Friday 18th December 2015 ko 20.30
Gibraltar League Division One
LIONS GIBRALTAR 2 (Santos 45 Narvaez 53)
ANGELS FC 0 Larouia sent off 87 (foul & abusive language)
Att 65 at Victoria Stadium
I do wonder whether the Gibraltar FA have fixed their kick-off times around flights arriving at the airport more or less adjacent to the ground. My flight from Luton landed at around 7.15pm, and there was plenty of time to clear customs and complete a first, walking back across the runway I’d just landed on, to get to the ground. But then Gibraltar is unusual.
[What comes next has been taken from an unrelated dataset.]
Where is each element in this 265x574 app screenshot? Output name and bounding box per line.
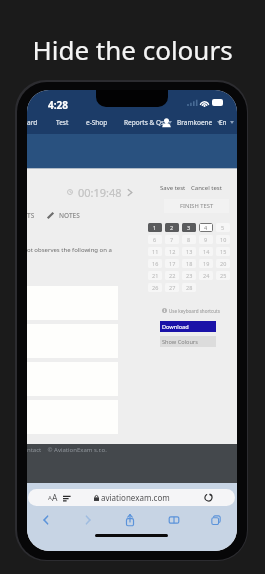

In geopolitical terms Gibraltar has been British since 1713’s Treaty of Utrecht, despite being on the southern tip of Spain, and that country’s continuous objections ever since. For years the border was shut on the orders of the Spanish, and to this day you should factor in the possibility that Spanish Immigration will decide to exercise its rights to the letter and for every single person attempting using the border. Even during normal times, there can be significant congestion especially when the legions of workers living on the cheaper Spanish side come to, and leave work on the Rock.
A word of advice on transport in Gibraltar. Traffic drives on the right, and yes you do have to cross Winston Churchill Avenue to get from the airport! If you’re doing an 8.30pm game you’ll soon realise that the excellent and cheap buses stop at 9pm and on Sunday even the rather limited night buses don’t operate. You could walk, especially if you’re staying in town, but whilst the taxis aren’t cheap, they are plentiful. No Spanish buses or taxis cross the border or vice versa.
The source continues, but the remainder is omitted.